# My First post: Job and salary related question



## Rockstar_DP (Aug 10, 2015)

Hello All,

This is my first post on this thread. I came across this thread 2 days ago and was prowling in the Dubai forum gathering information about jobs and salary. Even-tough there is a separate thread for salary and job I was not sure if I can add my post to that thread.

Moving onto my story:
From India, living in Europe now (study and work :juggle and am planning to move to Dubai for job since I love that place (used to live there during my school days).
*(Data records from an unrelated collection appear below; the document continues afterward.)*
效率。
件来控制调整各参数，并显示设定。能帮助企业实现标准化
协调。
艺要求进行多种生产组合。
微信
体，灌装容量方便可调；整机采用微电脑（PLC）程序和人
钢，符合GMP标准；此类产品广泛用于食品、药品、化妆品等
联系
I am not sure how much salary to ask since it is a totally different market and I heard that country of origin also has some advantages and disadvantages.

My history: 

3 years as consultant in an MNC in India (IT sector).
1 Year as Business developer and CEO in my startup company (Internet based) which got acquired by another company.
2.5 months as business development consultant and then 8 months as business development manager in a retail company in Europe.
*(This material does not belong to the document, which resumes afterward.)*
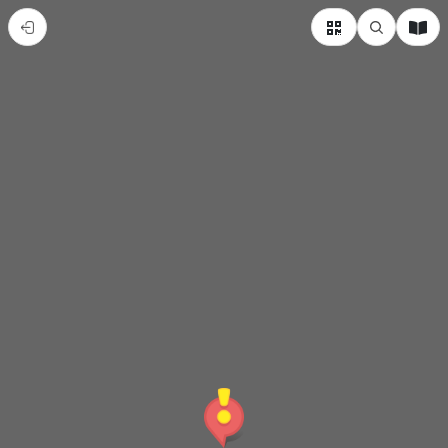
我
的
新
導
覽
----My most recent salary was € 98,000 (AED 395,507) per annum.
(Also I did my full time MBA in Europe, waiting to get my graduation certificate in September of 2016)

I am planning to come to Dubai and continue in the same line as either business development manager:fingerscrossed:. But I am not sure about the salary, can I expect the same or higher and how hard is it going to be for my profile. Knowing this would help me :boxing: better when it comes to discuss numbers.


It would be really great if someone can shed some light on this.

Apologies for the long post. And thanks in advance for your reply.

lane:Rockstar_DP


----------



## rsinner (Feb 3, 2009)

so what role are you looking for? I am not sure if a BD in retail job gets you 33K AED p.m.

In any case, why move this early in your career? You are likely to get better experience (and pay) if you were to move here as a more senior professional, unless a like for like job exists here (a much smaller market).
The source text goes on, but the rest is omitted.